Ibn Khaldûn lived through the Black Death that had begun ravaging the Middle East in 1346, and clearly knew what he was talking about. By 1377, the plague had killed between one-third and one-half of the people in China, the Middle East and Europe (although it seems scarcely to have touched Japan, Southeast Asia, India, sub-Saharan Africa or the Americas). ‘As far as can be found in written records’, the Florentine chronicler Matteo Villani concluded, ‘there has been no more widespread judgment by mortal illness from the universal Deluge to the present, nor one that embraced more of the universe, than the one that has occurred in our own day’.

And yet, nearly seven centuries later, humanity has not just survived the Black Death; it has positively flourished in its wake. There are now roughly seventeen times as many of us on the planet as there were in 1346. Each of us, on average, lives roughly twice as long as our fourteenth-century ancestors and produces, on average, fifteen times as much wealth per year. We live in an age of abundance that would have seemed like a magical kingdom to the people who endured the Black Death.
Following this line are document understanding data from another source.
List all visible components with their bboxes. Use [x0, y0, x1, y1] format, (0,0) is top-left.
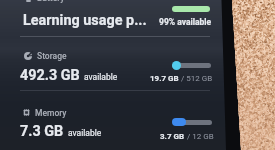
- staticText: Learning usage p...: [23, 12, 147, 29]
- staticText: / 512 GB: [179, 74, 213, 83]
- staticText: 99% available: [159, 17, 212, 27]
- button[interactable]: Battery: [25, 0, 65, 4]
- button[interactable]: Memory: [23, 107, 67, 118]
- staticText: 19.7 GB: [150, 74, 179, 83]
- staticText: Memory: [35, 108, 67, 118]
- staticText: Storage: [37, 51, 67, 61]
- staticText: 3.7 GB: [160, 132, 185, 141]
- staticText: 7.3 GB: [20, 123, 64, 140]
- staticText: 492.3 GB: [20, 67, 80, 84]
- staticText: available: [68, 128, 102, 138]
- staticText: Battery: [37, 0, 65, 3]
- button[interactable]: Storage: [24, 50, 67, 61]
- other: Battery charge: [172, 6, 210, 12]
- staticText: / 12 GB: [185, 132, 214, 141]
- button[interactable]: Learning usage p...: [23, 12, 147, 29]
- staticText: available: [84, 72, 118, 82]
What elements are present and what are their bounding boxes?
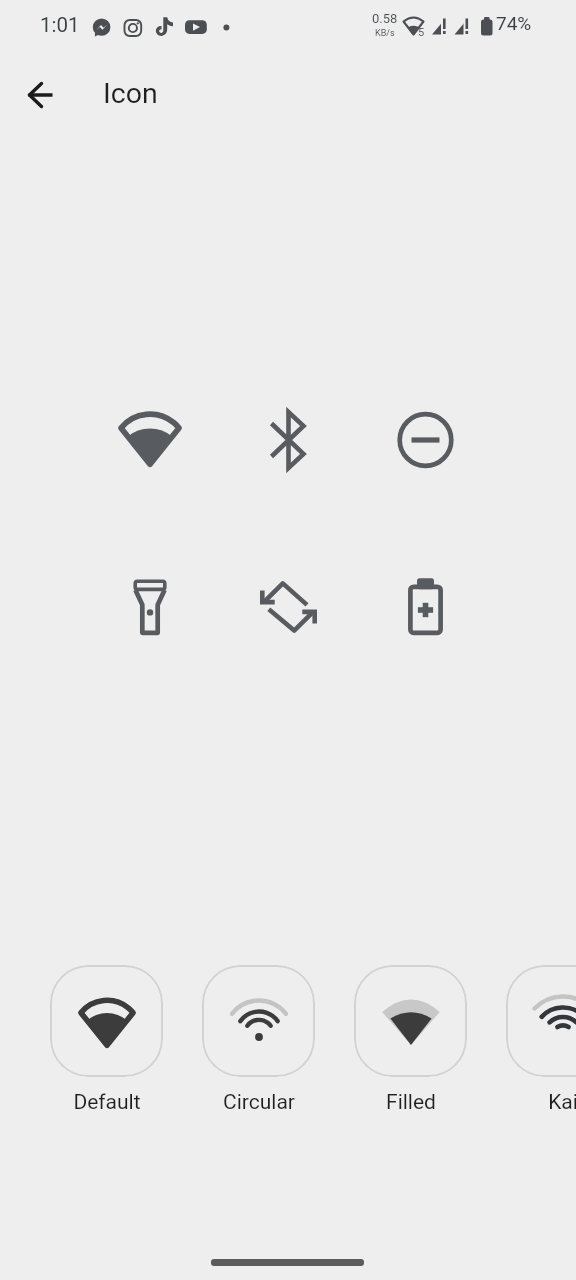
button[interactable]: Filled [354,965,467,1115]
staticText: Filled [386,1090,436,1115]
staticText: Circular [223,1090,295,1115]
staticText: 1:01 [40,13,80,37]
staticText: 0.58 [372,11,398,26]
button[interactable]: Default [50,965,163,1115]
staticText: Icon [103,77,158,110]
button[interactable]: Kai [506,965,576,1115]
button[interactable]: Circular [202,965,315,1115]
staticText: 74% [496,12,532,34]
staticText: 5 [418,26,425,39]
staticText: KB/s [375,28,395,39]
staticText: Kai [548,1090,576,1115]
button[interactable]: Back [17,71,65,119]
staticText: Default [73,1090,141,1115]
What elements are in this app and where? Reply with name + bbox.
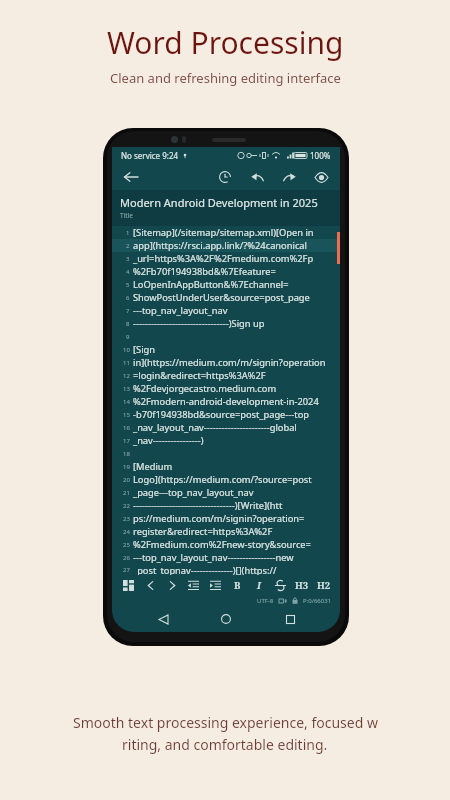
staticText: UTF-8 [257, 597, 274, 605]
staticText: 25 [123, 541, 130, 549]
button[interactable]: Outdent [184, 576, 202, 594]
staticText: 100% [310, 150, 331, 161]
staticText: _page---top_nav_layout_nav [133, 486, 254, 499]
staticText: _nav_layout_nav----------------------glo… [133, 421, 297, 434]
staticText: 7 [126, 307, 130, 315]
staticText: 1 [126, 229, 130, 237]
button[interactable]: History [214, 166, 236, 188]
staticText: 21 [123, 489, 130, 497]
staticText: 22 [123, 502, 130, 510]
staticText: ps://medium.com/m/signin?operation= [133, 512, 305, 525]
staticText: 8 [126, 320, 130, 328]
button[interactable]: Strikethrough [271, 576, 289, 594]
staticText: 3 [126, 255, 130, 263]
staticText: P:0/66031 [303, 597, 332, 605]
staticText: Smooth text processing experience, focus… [73, 713, 378, 732]
staticText: ---top_nav_layout_nav----------------new [133, 551, 294, 564]
staticText: 24 [123, 528, 130, 536]
button[interactable]: B [228, 576, 246, 594]
staticText: 10 [123, 346, 130, 354]
staticText: Clean and refreshing editing interface [110, 69, 341, 87]
staticText: -b70f194938bd&source=post_page---top [133, 408, 310, 421]
staticText: 26 [123, 554, 130, 562]
staticText: register&redirect=https%3A%2F [133, 525, 273, 538]
staticText: riting, and comfortable editing. [122, 735, 328, 754]
staticText: I [257, 579, 261, 592]
staticText: 23 [123, 515, 130, 523]
staticText: [Medium [133, 460, 173, 473]
button[interactable]: Next [163, 576, 181, 594]
staticText: 6 [126, 294, 130, 302]
staticText: ---top_nav_layout_nav [133, 304, 228, 317]
staticText: B [234, 579, 241, 592]
button[interactable]: H3 [293, 576, 311, 594]
staticText: _post_topnav--------------)[](https:// [133, 564, 277, 575]
button[interactable]: Keyboard layout [119, 576, 137, 594]
staticText: _nav----------------) [133, 434, 204, 447]
button[interactable]: Undo [246, 166, 268, 188]
button[interactable]: Recents [277, 606, 303, 632]
staticText: 2 [126, 242, 130, 250]
staticText: %2Fmodern-android-development-in-2024 [133, 395, 319, 408]
staticText: 20 [123, 476, 130, 484]
staticText: 9 [126, 333, 130, 341]
staticText: Logo](https://medium.com/?source=post [133, 473, 312, 486]
staticText: H2 [317, 579, 331, 592]
staticText: --------------------------------)Sign up [133, 317, 265, 330]
staticText: 18 [123, 450, 130, 458]
staticText: Title [120, 211, 133, 220]
staticText: 16 [123, 424, 130, 432]
staticText: 5 [126, 281, 130, 289]
staticText: 27 [123, 566, 130, 574]
staticText: [Sitemap](/sitemap/sitemap.xml)[Open in [133, 226, 314, 239]
staticText: %2Fdevjorgecastro.medium.com [133, 382, 277, 395]
staticText: No service 9:24 [121, 150, 179, 161]
staticText: 4 [126, 268, 130, 276]
button[interactable]: Indent [206, 576, 224, 594]
button[interactable]: Previous [141, 576, 159, 594]
staticText: ----------------------------------)[Writ… [133, 499, 283, 512]
staticText: [Sign [133, 343, 156, 356]
staticText: LoOpenInAppButton&%7Echannel= [133, 278, 289, 291]
staticText: 11 [123, 359, 130, 367]
button[interactable]: Preview [310, 166, 332, 188]
button[interactable]: H2 [315, 576, 333, 594]
button[interactable]: Back [120, 166, 142, 188]
staticText: 14 [123, 398, 130, 406]
staticText: _url=https%3A%2F%2Fmedium.com%2Fp [133, 252, 314, 265]
staticText: Modern Android Development in 2025 [120, 195, 318, 210]
staticText: =login&redirect=https%3A%2F [133, 369, 266, 382]
staticText: 13 [123, 385, 130, 393]
staticText: 12 [123, 372, 130, 380]
staticText: Word Processing [107, 22, 344, 63]
button[interactable]: Home [213, 606, 239, 632]
staticText: ShowPostUnderUser&source=post_page [133, 291, 310, 304]
button[interactable]: I [250, 576, 268, 594]
button[interactable]: Redo [278, 166, 300, 188]
staticText: in](https://medium.com/m/signin?operatio… [133, 356, 326, 369]
button[interactable]: Back [150, 606, 176, 632]
staticText: %2Fb70f194938bd&%7Efeature= [133, 265, 276, 278]
staticText: 17 [123, 437, 130, 445]
staticText: app](https://rsci.app.link/?%24canonical [133, 239, 307, 252]
staticText: 19 [123, 463, 130, 471]
staticText: H3 [295, 579, 309, 592]
staticText: 15 [123, 411, 130, 419]
staticText: %2Fmedium.com%2Fnew-story&source= [133, 538, 311, 551]
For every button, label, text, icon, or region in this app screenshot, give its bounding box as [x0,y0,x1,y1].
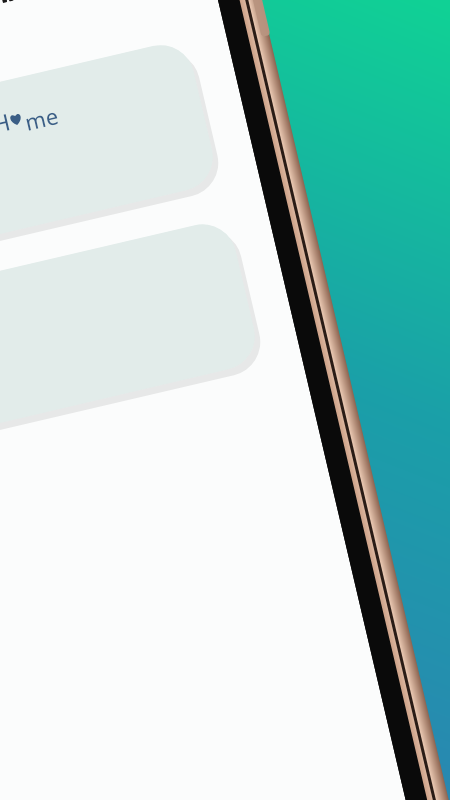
staticText: me [22,100,61,137]
button[interactable]: H [0,90,74,137]
staticText: H [0,105,14,138]
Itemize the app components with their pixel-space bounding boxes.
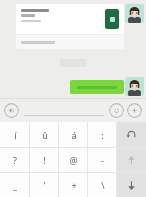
button[interactable] xyxy=(70,80,124,94)
button[interactable]: ? xyxy=(0,148,30,172)
button[interactable]: Voice message xyxy=(4,103,19,118)
staticText: - xyxy=(101,154,104,166)
button[interactable]: Profile photo xyxy=(125,4,144,23)
button[interactable]: û xyxy=(30,122,59,147)
button[interactable]: Enter xyxy=(117,173,146,197)
button[interactable]: : xyxy=(88,122,117,147)
button[interactable]: í xyxy=(0,122,30,147)
staticText: \ xyxy=(101,179,105,191)
staticText: ? xyxy=(13,154,17,166)
button[interactable] xyxy=(16,4,124,49)
button[interactable]: Return xyxy=(117,122,146,147)
button[interactable]: Add attachment xyxy=(127,103,142,118)
button[interactable]: ! xyxy=(30,148,59,172)
staticText: + xyxy=(71,179,77,191)
button[interactable]: \ xyxy=(88,173,117,197)
button[interactable]: _ xyxy=(0,173,30,197)
staticText: í xyxy=(14,129,17,141)
button[interactable] xyxy=(24,104,104,116)
button[interactable]: ' xyxy=(30,173,59,197)
button[interactable]: Profile photo xyxy=(125,77,144,96)
staticText: : xyxy=(101,129,104,141)
button[interactable]: - xyxy=(88,148,117,172)
staticText: ! xyxy=(43,154,46,166)
staticText: ' xyxy=(43,179,46,191)
button[interactable]: Shift xyxy=(117,148,146,172)
staticText: á xyxy=(71,129,77,141)
button[interactable]: + xyxy=(59,173,88,197)
button[interactable]: @ xyxy=(59,148,88,172)
staticText: û xyxy=(42,129,48,141)
button[interactable]: á xyxy=(59,122,88,147)
staticText: @ xyxy=(69,154,78,166)
button[interactable]: Emoji xyxy=(109,103,124,118)
staticText: _ xyxy=(13,179,17,191)
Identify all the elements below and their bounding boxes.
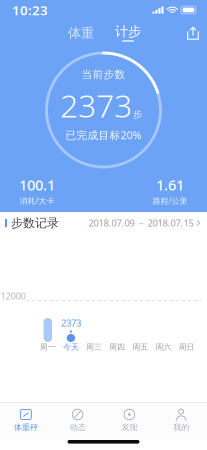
staticText: 10:23 [12,1,48,19]
button[interactable]: 体重 [59,22,103,44]
staticText: 今天 [63,342,79,352]
staticText: 周三 [86,342,102,352]
staticText: 2373 [60,84,132,126]
staticText: 2018.07.09 － 2018.07.15 [88,217,194,229]
staticText: 12000 [0,290,26,302]
staticText: 发现 [121,422,137,432]
staticText: 动态 [70,422,86,432]
staticText: 体重 [68,25,94,41]
button[interactable]: Share [186,25,200,41]
button[interactable]: 我的 [155,402,207,440]
staticText: 步数记录 [11,216,59,230]
staticText: 2373 [61,317,81,329]
button[interactable]: 计步 [106,22,150,44]
staticText: 当前步数 [82,68,126,81]
button[interactable]: 发现 [104,402,155,440]
staticText: 1.61 [156,175,184,194]
staticText: 步 [133,109,142,120]
staticText: 已完成目标20% [66,128,142,142]
staticText: 100.1 [19,175,55,194]
staticText: 周六 [155,342,171,352]
button[interactable]: 动态 [52,402,104,440]
staticText: 周日 [178,342,194,352]
staticText: 计步 [115,23,141,40]
staticText: 体重秤 [14,422,38,432]
staticText: 周一 [40,342,56,352]
staticText: 路程/公里 [152,196,188,206]
button[interactable]: 2018.07.09 － 2018.07.15 [88,217,200,229]
staticText: 我的 [173,422,189,432]
staticText: 周五 [132,342,148,352]
staticText: 消耗/大卡 [20,196,54,206]
button[interactable]: 体重秤 [0,402,52,440]
staticText: 周四 [109,342,125,352]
Any lecture series on plagues would need to ask how and why this happened, and when the Master and Fellows of Darwin College invited me to come back to Cambridge and suggest some answers, I jumped at the chance. Ernest Gellner's Darwin Lecture on the origins of society, delivered in the very first series (back in 1986), permanently changed the way I think about the past, and I could not possibly turn down this extraordinary honour. That said, the invitation was also intimidating, not least because the way I like to look at such big questions – through the lens of long-term history – has hardly been very prominent in previous Darwin Lectures. On reflection, however, that seemed to me all the more reason to accept.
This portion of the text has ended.